Work task:
Copy out exactly, from the entries that follow, the line holding "IIT Internships", the line holding "studying sensory responses", and all lines between them, but no pictures.

▼▼▼

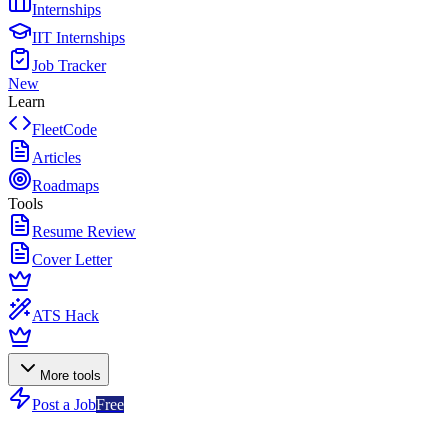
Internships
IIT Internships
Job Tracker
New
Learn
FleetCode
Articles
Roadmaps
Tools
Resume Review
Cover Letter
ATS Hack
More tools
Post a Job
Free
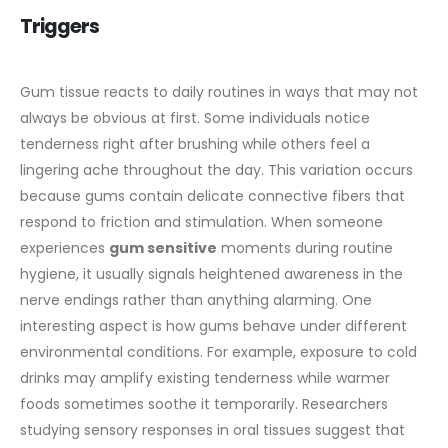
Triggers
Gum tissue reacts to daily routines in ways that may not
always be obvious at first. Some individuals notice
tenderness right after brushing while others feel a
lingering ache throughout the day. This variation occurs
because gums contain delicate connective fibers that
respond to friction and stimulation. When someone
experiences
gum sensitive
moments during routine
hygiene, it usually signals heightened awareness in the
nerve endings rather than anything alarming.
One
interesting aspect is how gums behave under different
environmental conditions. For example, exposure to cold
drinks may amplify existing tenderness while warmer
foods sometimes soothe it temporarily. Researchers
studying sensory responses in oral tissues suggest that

▲▲▲
▼▼▼

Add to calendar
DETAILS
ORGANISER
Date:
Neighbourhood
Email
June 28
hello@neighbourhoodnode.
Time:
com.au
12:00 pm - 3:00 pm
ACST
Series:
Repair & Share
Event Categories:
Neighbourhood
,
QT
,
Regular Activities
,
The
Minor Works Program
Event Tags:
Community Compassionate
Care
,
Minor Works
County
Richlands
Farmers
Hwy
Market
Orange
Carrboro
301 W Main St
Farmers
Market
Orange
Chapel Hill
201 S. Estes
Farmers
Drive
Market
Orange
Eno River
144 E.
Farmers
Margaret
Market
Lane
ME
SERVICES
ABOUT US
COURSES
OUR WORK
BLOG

▲▲▲
▼▼▼

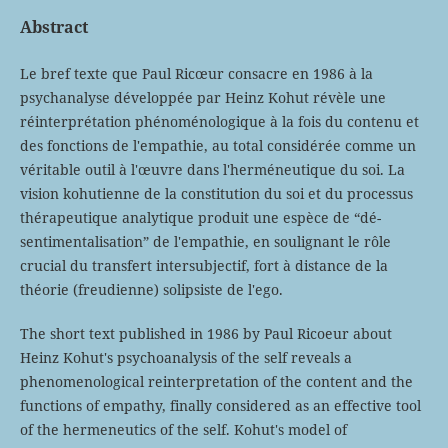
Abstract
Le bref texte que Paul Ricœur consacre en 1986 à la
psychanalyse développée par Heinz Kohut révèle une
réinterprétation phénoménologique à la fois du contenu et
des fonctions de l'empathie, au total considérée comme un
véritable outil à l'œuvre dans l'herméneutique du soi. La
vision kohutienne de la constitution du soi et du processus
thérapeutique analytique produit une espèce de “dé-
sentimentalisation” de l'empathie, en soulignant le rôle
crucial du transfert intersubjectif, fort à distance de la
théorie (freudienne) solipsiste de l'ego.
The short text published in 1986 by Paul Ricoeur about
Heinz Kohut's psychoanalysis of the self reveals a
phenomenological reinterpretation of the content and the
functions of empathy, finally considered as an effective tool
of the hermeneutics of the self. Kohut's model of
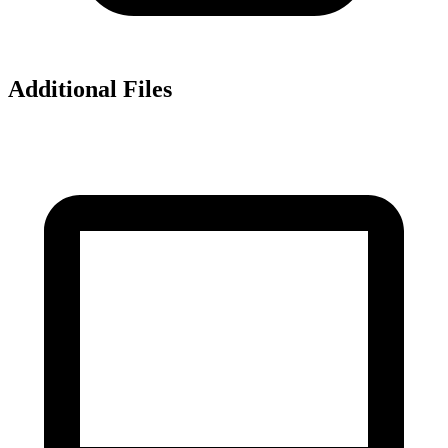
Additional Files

▲▲▲

Written solution:
IIT Internships
Job Tracker
New
Learn
FleetCode
Articles
Roadmaps
Tools
Resume Review
Cover Letter
ATS Hack
More tools
Post a Job
Free
Triggers
Gum tissue reacts to daily routines in ways that may not
always be obvious at first. Some individuals notice
tenderness right after brushing while others feel a
lingering ache throughout the day. This variation occurs
because gums contain delicate connective fibers that
respond to friction and stimulation. When someone
experiences
gum sensitive
moments during routine
hygiene, it usually signals heightened awareness in the
nerve endings rather than anything alarming.
One
interesting aspect is how gums behave under different
environmental conditions. For example, exposure to cold
drinks may amplify existing tenderness while warmer
foods sometimes soothe it temporarily. Researchers
studying sensory responses in oral tissues suggest that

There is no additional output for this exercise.